Most men have the same cavalier attitude about their weight. Ask any man to step on the scale and they all do the same amazing thing. They do it, with shoes on, keys and change in their pockets!

They will tell you the number that actually appears. No secret formulas or calculations which require a graduate degree in mathematics are necessary. They matter-of-factly announce their weight to anyone who might happen to be present.

Not me. My involvement with the scale requires complete secrecy, precise timing, and the application of advanced equations. Approaching the scale demands careful preparation which requires ritual, ceremony, and quite often, a multi-function calculator.

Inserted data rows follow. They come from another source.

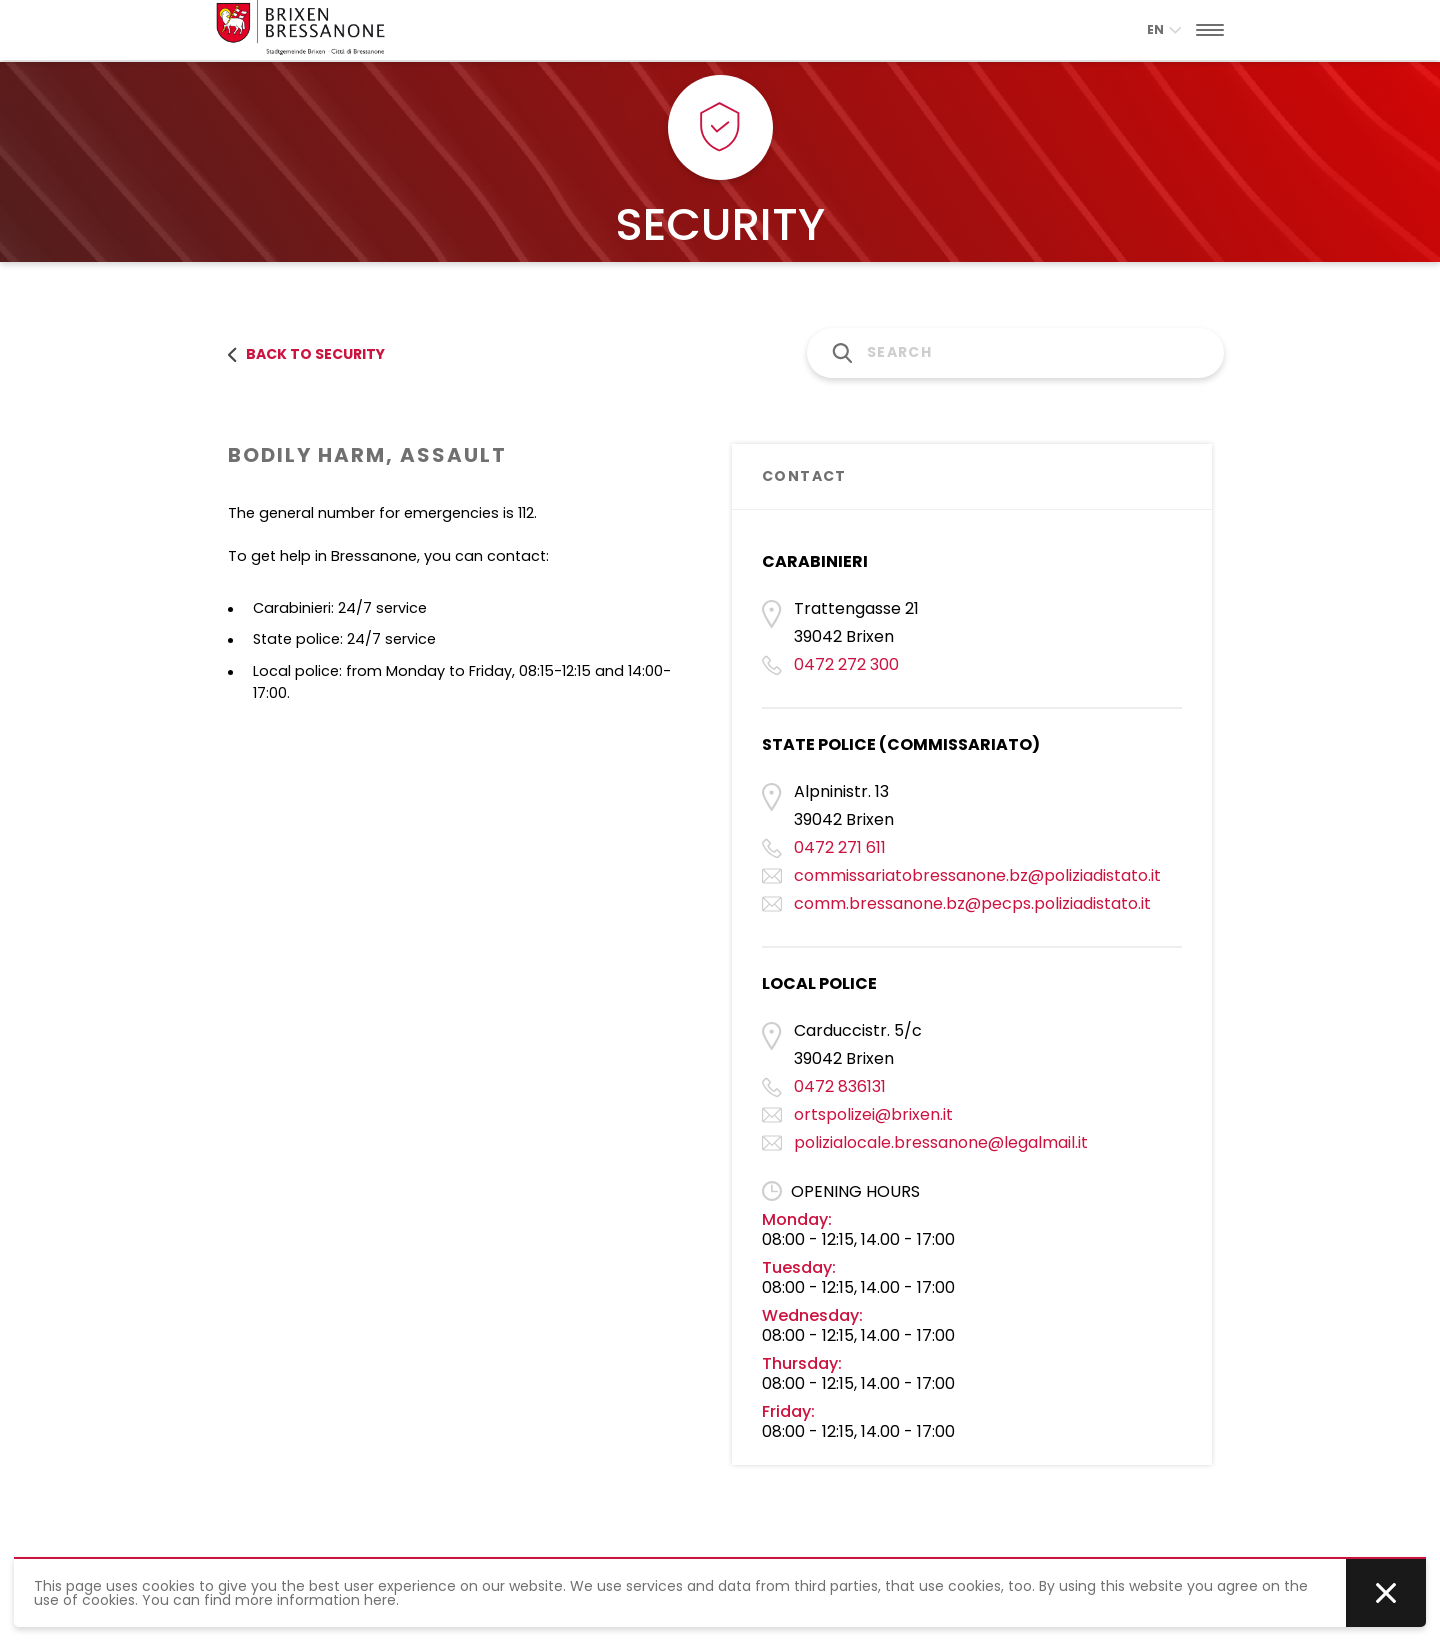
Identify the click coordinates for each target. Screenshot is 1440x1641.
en (1164, 29)
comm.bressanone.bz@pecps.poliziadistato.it (972, 903)
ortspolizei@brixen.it (873, 1114)
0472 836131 (840, 1086)
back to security (306, 354)
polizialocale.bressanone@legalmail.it (941, 1142)
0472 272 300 (846, 664)
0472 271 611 (840, 847)
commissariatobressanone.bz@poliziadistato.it (977, 875)
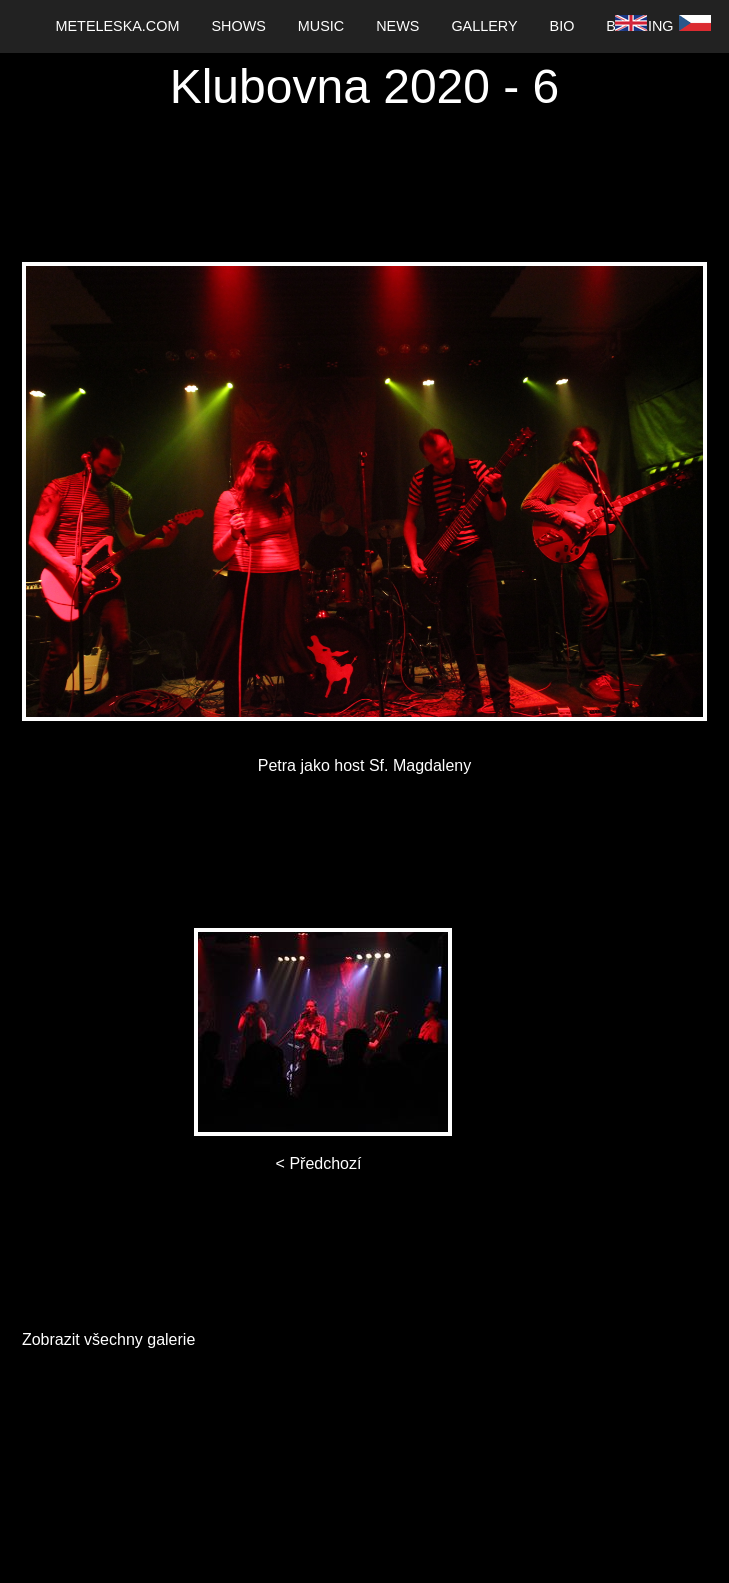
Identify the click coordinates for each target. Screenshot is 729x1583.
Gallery (484, 26)
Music (321, 26)
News (397, 26)
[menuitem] (118, 26)
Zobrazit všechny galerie (108, 1339)
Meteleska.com (118, 26)
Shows (238, 26)
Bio (562, 26)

Women know these rules. First you must weigh in the morning, naked, and on an empty stomach. Never weigh after taking a shower because research has proven that wet hair and skin weigh more. Do not wear glasses or contact lenses while weighing; this adds up to two extra pounds depending on frame style and lens type. My scale has large size, glowing red numbers so I can see it without the benefit of optical magnification.

If you have PMS, subtract up to five pounds depending on your level of bloating or mood. Remove all jewelry prior to weighing or subtract by carat weight. You may also subtract the total or partial estimated weight of your head, of course, as it is required for bodily function and contains no fat.

Pregnant women and those who just had children have special rules. Due to hormones and fluid retention, these rules apply liberally. My enormous pregnancy weight gain required lying to my husband after every doctor visit. “How much did you gain?” he’d ask. “Oh, just a pound or two,” I’d lie, when in reality it hovered between five and seven. My “eating for two” soared to unprecedented levels. I routinely ate enough to feed a small, third-world country. By the end of my 42-week gestation, I feared the gravitational pull of other planets.

My husband was too kind, and smart, to mention my corpulent proportions. One of my co-workers, however, was not so considerate. He’d taken to calling “Hey, Kool-Aid” when I walked in the room.

Unfortunately, the truth was revealed. Finally, I went to the hospital for labor to be induced. A vivacious, 98-lb. nurse instructed me to “hop up on the scale,” as if that was remotely possible. I spoke to her through the gritted teeth of a woman with complete hormonal imbalance, “Don’t say my weight out loud.” I ordered my husband to avert his eyes.

After arranging the bars in delicate balance, she announced my weight in kilograms. The startled look on my husband’s face revealed that he had performed the mental calculations; I outweighed him by a good 25 lbs. I would have choked that nurse if I could have waddled off the scale any faster.

A corollary rule requires that consideration be given to the weight calculation of women who have recently had children. As all members of the sorority of motherhood know, this rule is applicable until said children have graduated high school. And as for the three women out there who wore their size four jeans out of the hospital, don’t tell us. We don’t want to know.

As we stood there in the bathroom, it occurred to me that explaining the application and nuance of these rules to my husband would be a waste of time. If I had, he would have just stared at me with that “I was only trying to be helpful”
look. Like the one he gives me upon returning from the store with nothing from the grocery list that he memorized.

So instead, I just stood there silently, weighing my options. Because as we both knew, that was the only thing that I ever intended to weigh in front of him.